An outgroup avatar, explicitly called a pirate in the instructions, randomly appeared once every day at either the largest fruit-bearing tree in the north or the largest fruit-bearing tree in the south. The pirate was colored gray and sported a pirate cap to distinguish it as an outsider to the group of blue-shaded avatars. The pirate was a computer simulation who ate one piece of fruit every 4 s on average. Avatars could walk up to the pirate and attack it. Once attacked, a beam linked the avatar and interloper for the next 10 s. If no other avatar attacked the pirate during those 10 s, the avatar lost 10 of their cash-earning points, which was 10% of the maximum 100 points possible. To incur such a potential cost, an avatar must have had at least 10 points to attack a pirate.
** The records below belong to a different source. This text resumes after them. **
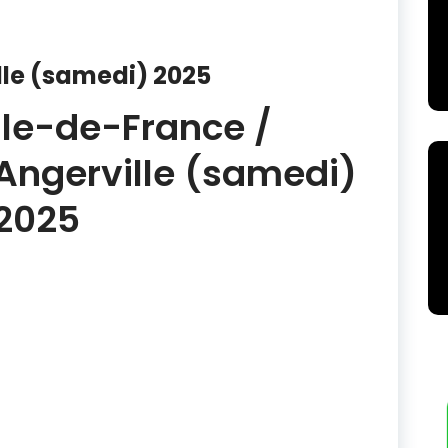
lle (samedi) 2025
Ile-de-France /
Angerville (samedi)
2025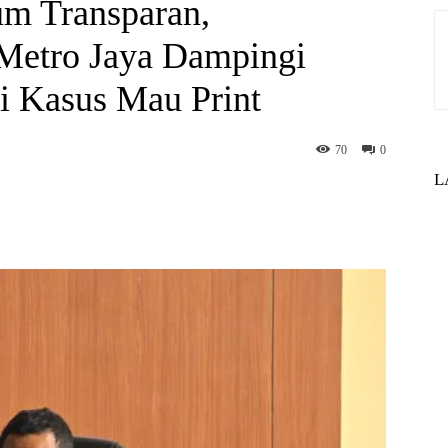
um Transparan,
Metro Jaya Dampingi
i Kasus Mau Print
70
0
L
st
WhatsApp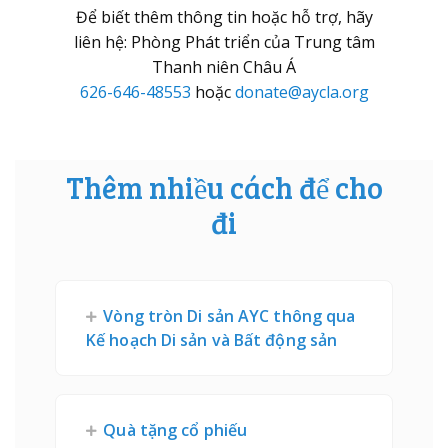
Để biết thêm thông tin hoặc hỗ trợ, hãy
liên hệ: Phòng Phát triển của Trung tâm
Thanh niên Châu Á
626-646-48553
hoặc
donate@aycla.org
Thêm nhiều cách để cho
đi
Vòng tròn Di sản AYC thông qua
Kế hoạch Di sản và Bất động sản
Quà tặng cổ phiếu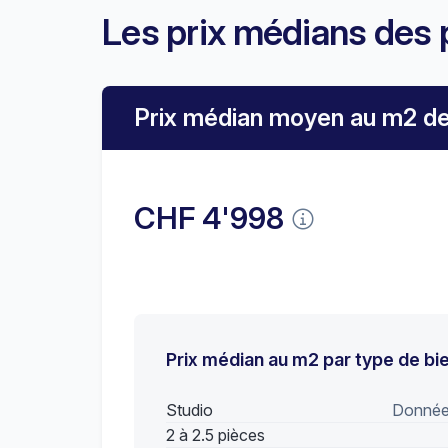
Les prix médians des 
Prix médian moyen au m2 de
CHF 4'998
Prix médian au m2 par type de bi
Studio
Données
2 à 2.5 pièces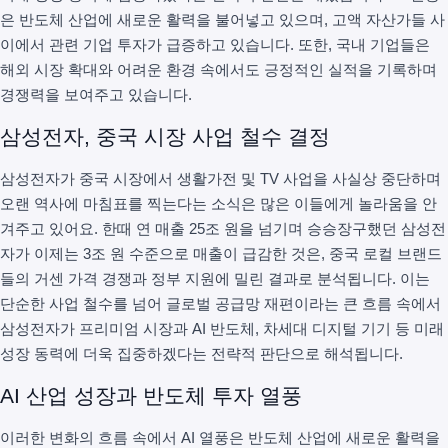
은 반도체 산업에 새로운 활력을 불어넣고 있으며, 고액 자산가들 사
이에서 관련 기업 투자가 급증하고 있습니다. 또한, 국내 기업들은
해외 시장 확대와 어려운 환경 속에서도 긍정적인 실적을 기록하며
경쟁력을 보여주고 있습니다.
삼성전자, 중국 시장 사업 철수 결정
삼성전자가 중국 시장에서 생활가전 및 TV 사업을 사실상 중단하며
오랜 역사에 마침표를 찍는다는 소식은 많은 이들에게 놀라움을 안
겨주고 있어요. 한때 연 매출 25조 원을 넘기며 승승장구했던 삼성전
자가 이제는 3조 원 수준으로 매출이 급감한 것은, 중국 로컬 브랜드
들의 거센 가격 경쟁과 정부 지원에 밀린 결과로 분석됩니다. 이는
단순한 사업 철수를 넘어 글로벌 공급망 재편이라는 큰 흐름 속에서
삼성전자가 프리미엄 시장과 AI 반도체, 차세대 디지털 기기 등 미래
성장 동력에 더욱 집중하겠다는 전략적 판단으로 해석됩니다.
AI 산업 성장과 반도체 투자 열풍
이러한 변화의 흐름 속에서 AI 열풍은 반도체 산업에 새로운 활력을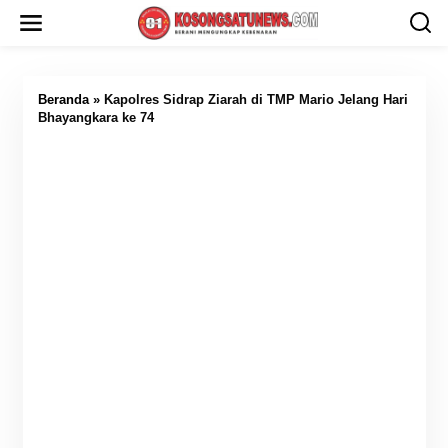
L
e
w
a
t
i
Beranda
»
Kapolres Sidrap Ziarah di TMP Mario Jelang Hari
k
Bhayangkara ke 74
e
k
o
n
t
e
n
If no other avatar attacked the pirate within 10 s, the following note appeared above the pirate for all in viewing range to read for approximately 17 s: “Pirates will be scared away if 2 avatars attack it simultaneously, and you will incur no damage.” Only if an avatar attacked a pirate did the participants in the viewing range receive such information. If two avatars attacked and simultaneously linked themselves to the pirate, a different note appeared: “3 simultaneous attackers will kill this pirate, and you will incur no damage.” A dead pirate remained visible until night came. The first pirate was identified as “1 of 3 pirates.” Pirates stopped appearing once a group killed the third pirate. We used the number of single, double, and triple attacks on pirates to test our hypothesis on the ecological influences of intergroup aggression in Pan.

Such explicit language and images of a pirate were intended to explicitly draw attention to the avatar as an interloper so as to create a robust test of the hypothesis that different ecologies differentially induce aggression toward outsiders. Before conducting the experiment, we did not know if such a design choice would induce rampant attacks or few attacks in either or both treatment conditions. Such a stark context provided a clear baseline against which to assess our design choices in the event our results failed to differentiate by treatment condition.